CDX-301a · Module 1
Shared Rules & Cross-Cutting Concerns
3 min read
Shared rules are the backbone of monorepo consistency. They live in the root AGENTS.md and apply everywhere unless explicitly overridden. The challenge is deciding what belongs at the root level versus the workspace level. The litmus test: if violating a rule in ANY workspace would cause a problem (broken CI, security vulnerability, inconsistent API contract), it is a root-level rule. If it only matters within one workspace, it belongs there.
Cross-cutting concerns like commit message format, PR template requirements, branch naming conventions, and security policies are always root-level. Framework-specific patterns like "use server components for data fetching" are always workspace-level. The gray area — shared type conventions, error handling patterns, logging standards — requires judgment. When in doubt, start at the root and push down if it causes friction.
# Acme Monorepo
## Tooling
- pnpm 9 workspaces, Turborepo for orchestration
- Node 22 LTS, TypeScript 5.7 strict
## Shared Commands
- `pnpm build` — build all packages (topological order)

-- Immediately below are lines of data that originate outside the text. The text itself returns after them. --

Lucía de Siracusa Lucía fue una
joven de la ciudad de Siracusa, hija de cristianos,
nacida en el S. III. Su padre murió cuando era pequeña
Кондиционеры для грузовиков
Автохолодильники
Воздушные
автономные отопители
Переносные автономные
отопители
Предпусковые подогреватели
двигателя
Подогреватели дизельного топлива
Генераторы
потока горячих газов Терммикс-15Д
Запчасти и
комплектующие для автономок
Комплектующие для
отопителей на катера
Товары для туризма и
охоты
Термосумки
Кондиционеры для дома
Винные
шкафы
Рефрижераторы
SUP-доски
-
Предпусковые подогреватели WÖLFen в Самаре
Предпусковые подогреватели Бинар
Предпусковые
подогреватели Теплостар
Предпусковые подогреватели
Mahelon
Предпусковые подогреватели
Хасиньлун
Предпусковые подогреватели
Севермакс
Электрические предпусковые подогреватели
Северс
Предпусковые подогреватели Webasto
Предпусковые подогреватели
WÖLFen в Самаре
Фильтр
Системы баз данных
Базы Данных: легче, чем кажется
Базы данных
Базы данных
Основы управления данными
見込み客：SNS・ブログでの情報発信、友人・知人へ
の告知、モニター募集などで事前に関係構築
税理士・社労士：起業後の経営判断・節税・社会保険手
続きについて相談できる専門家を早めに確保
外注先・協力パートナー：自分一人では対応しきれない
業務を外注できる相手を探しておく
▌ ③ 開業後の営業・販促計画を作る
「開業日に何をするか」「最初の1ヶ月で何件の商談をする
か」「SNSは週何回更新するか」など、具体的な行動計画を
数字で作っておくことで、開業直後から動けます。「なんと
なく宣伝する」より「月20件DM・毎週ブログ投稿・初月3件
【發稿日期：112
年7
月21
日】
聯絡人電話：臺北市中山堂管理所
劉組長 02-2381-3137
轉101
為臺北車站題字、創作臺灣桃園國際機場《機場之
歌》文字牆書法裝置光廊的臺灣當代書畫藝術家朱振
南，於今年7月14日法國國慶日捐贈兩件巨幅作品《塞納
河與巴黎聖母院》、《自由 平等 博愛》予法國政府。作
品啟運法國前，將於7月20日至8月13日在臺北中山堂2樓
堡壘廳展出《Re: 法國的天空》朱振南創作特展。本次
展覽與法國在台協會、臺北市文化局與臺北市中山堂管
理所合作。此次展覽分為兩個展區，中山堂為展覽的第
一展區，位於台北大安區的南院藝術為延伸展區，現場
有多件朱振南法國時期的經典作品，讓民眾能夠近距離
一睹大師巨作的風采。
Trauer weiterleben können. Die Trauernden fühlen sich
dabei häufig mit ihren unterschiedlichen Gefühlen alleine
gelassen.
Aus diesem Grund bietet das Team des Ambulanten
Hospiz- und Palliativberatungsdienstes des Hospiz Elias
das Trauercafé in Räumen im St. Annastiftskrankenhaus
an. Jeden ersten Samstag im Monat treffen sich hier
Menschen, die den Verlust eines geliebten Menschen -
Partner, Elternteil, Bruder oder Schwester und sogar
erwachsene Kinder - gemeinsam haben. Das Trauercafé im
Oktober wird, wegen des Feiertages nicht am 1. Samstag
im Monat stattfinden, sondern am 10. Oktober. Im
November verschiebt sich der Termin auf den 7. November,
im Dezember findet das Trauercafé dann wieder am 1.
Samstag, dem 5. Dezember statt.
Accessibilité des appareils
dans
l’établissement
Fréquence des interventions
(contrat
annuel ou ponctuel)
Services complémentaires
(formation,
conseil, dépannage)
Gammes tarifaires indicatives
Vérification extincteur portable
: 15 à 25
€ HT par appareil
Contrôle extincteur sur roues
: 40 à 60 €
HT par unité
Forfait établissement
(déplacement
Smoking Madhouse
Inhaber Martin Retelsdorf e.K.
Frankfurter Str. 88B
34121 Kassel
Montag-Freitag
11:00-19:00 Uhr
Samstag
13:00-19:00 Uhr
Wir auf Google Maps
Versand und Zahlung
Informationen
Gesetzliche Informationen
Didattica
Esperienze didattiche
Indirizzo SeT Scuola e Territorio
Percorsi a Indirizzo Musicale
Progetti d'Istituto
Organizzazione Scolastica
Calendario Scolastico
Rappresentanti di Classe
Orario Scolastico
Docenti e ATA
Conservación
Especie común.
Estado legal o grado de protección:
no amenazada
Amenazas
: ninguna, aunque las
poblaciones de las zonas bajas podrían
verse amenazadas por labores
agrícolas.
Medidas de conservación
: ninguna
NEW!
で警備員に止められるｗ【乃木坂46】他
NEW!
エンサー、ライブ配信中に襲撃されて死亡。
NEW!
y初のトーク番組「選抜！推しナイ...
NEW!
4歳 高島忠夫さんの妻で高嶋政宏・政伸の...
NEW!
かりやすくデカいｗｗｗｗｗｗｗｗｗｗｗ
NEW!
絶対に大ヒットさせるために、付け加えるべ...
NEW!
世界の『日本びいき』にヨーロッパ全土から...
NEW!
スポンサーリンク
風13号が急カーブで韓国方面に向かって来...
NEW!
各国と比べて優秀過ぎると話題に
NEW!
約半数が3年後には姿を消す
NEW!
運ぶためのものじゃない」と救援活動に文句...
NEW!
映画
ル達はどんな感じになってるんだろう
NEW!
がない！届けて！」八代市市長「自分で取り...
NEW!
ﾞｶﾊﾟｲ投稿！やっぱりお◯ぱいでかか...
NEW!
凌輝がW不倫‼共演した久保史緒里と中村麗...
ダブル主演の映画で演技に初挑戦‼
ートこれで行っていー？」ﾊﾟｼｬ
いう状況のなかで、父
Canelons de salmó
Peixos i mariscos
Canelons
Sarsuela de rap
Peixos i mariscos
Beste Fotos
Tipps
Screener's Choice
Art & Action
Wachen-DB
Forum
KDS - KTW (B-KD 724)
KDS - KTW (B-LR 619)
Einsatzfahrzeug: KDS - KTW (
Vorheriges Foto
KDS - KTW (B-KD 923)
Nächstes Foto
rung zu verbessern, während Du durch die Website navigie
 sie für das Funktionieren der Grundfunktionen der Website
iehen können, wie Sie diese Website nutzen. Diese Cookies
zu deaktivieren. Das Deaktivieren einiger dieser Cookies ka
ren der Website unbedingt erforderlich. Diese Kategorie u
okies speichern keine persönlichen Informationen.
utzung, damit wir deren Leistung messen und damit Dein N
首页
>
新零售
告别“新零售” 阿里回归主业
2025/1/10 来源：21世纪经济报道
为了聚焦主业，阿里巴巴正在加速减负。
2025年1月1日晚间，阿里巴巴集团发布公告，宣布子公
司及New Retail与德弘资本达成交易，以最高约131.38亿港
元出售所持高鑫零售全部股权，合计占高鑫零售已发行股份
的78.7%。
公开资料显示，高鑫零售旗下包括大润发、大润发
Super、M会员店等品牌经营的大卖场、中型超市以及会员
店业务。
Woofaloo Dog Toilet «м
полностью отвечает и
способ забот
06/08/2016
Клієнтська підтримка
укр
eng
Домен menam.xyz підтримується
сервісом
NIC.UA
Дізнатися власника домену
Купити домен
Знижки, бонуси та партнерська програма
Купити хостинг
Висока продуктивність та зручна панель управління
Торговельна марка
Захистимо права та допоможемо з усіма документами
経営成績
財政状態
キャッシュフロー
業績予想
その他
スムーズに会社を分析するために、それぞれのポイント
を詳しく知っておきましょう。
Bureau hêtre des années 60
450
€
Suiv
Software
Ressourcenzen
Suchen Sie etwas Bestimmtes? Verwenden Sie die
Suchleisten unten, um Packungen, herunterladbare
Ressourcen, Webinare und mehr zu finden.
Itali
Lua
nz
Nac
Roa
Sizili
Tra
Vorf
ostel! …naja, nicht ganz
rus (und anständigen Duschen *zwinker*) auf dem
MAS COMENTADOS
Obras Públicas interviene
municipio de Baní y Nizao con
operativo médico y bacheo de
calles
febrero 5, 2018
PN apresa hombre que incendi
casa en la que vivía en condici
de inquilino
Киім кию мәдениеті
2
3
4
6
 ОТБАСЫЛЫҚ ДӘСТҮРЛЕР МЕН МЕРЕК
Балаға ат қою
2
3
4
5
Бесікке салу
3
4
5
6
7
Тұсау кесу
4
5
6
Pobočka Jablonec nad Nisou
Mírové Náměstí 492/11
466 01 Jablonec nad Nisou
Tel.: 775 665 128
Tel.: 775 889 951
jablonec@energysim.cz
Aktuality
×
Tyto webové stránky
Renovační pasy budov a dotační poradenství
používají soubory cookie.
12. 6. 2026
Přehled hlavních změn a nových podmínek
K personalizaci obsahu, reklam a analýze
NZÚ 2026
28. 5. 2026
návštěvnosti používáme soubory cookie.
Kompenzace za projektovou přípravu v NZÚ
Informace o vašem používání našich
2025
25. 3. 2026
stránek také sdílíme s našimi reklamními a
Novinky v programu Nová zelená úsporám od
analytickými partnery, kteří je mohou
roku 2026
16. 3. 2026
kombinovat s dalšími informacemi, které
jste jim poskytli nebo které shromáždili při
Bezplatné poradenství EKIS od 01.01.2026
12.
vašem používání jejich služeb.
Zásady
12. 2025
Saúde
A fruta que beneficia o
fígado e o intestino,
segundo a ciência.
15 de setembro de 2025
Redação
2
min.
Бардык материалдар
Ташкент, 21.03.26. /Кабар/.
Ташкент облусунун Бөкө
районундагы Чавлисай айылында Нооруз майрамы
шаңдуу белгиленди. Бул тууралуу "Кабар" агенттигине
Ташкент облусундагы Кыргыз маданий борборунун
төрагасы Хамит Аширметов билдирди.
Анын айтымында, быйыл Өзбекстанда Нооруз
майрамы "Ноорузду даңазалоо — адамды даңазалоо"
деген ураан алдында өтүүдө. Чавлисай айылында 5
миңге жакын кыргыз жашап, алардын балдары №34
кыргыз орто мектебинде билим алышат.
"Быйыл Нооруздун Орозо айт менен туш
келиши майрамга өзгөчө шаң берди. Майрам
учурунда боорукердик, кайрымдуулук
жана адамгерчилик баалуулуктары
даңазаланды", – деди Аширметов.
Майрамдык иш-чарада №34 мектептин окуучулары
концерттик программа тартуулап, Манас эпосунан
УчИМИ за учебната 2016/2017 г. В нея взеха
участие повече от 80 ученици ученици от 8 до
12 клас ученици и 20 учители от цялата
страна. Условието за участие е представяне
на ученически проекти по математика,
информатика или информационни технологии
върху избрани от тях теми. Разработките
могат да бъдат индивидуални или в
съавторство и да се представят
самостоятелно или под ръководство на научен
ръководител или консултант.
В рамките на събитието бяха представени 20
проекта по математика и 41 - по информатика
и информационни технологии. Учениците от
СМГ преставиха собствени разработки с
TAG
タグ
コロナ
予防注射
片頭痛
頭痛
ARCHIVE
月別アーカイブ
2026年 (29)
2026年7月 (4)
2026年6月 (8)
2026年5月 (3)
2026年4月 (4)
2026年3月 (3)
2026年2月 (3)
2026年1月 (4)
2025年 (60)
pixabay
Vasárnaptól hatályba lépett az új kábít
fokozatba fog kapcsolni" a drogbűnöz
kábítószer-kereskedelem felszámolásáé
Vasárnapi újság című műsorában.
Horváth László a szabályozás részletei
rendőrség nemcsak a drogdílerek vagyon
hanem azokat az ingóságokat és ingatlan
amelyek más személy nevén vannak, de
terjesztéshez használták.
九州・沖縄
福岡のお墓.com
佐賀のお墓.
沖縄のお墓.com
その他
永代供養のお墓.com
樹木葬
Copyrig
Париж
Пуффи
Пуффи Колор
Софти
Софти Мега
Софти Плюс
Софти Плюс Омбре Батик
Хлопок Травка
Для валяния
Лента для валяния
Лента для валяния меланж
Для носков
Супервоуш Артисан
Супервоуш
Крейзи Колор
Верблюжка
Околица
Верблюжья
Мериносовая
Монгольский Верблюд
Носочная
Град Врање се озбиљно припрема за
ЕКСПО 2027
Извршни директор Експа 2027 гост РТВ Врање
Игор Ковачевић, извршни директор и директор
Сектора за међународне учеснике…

- `pnpm test` — test all packages
- `pnpm lint` — ESLint + Prettier across all packages
- `pnpm typecheck` — TypeScript strict check, all packages
## Cross-Cutting Rules
- All packages export types from a single index.ts barrel
- Shared types live in packages/shared — never duplicate
- Error classes extend BaseAppError from packages/shared
- All API responses use the ResponseEnvelope<T> type
- Never import from another app — only from packages/*
- Commit messages follow Conventional Commits
## Security (mandatory, all packages)
- No secrets in source — use environment variables
- All user input validated with Zod schemas from packages/shared
- SQL queries use parameterized Prisma queries, never raw SQL
- Audit import boundaries Run a dependency graph tool (Nx graph, Turborepo visualize) to identify cross-app imports. Each violation is a rule you need in root AGENTS.md.
- Categorize rules Sort every rule into "root" (cross-cutting) or "workspace" (local). Move misplaced rules to the correct level.
- Test enforcement Ask Codex to make a change that would violate a root rule. Verify it refuses or flags the violation. If it does not, the rule needs stronger language.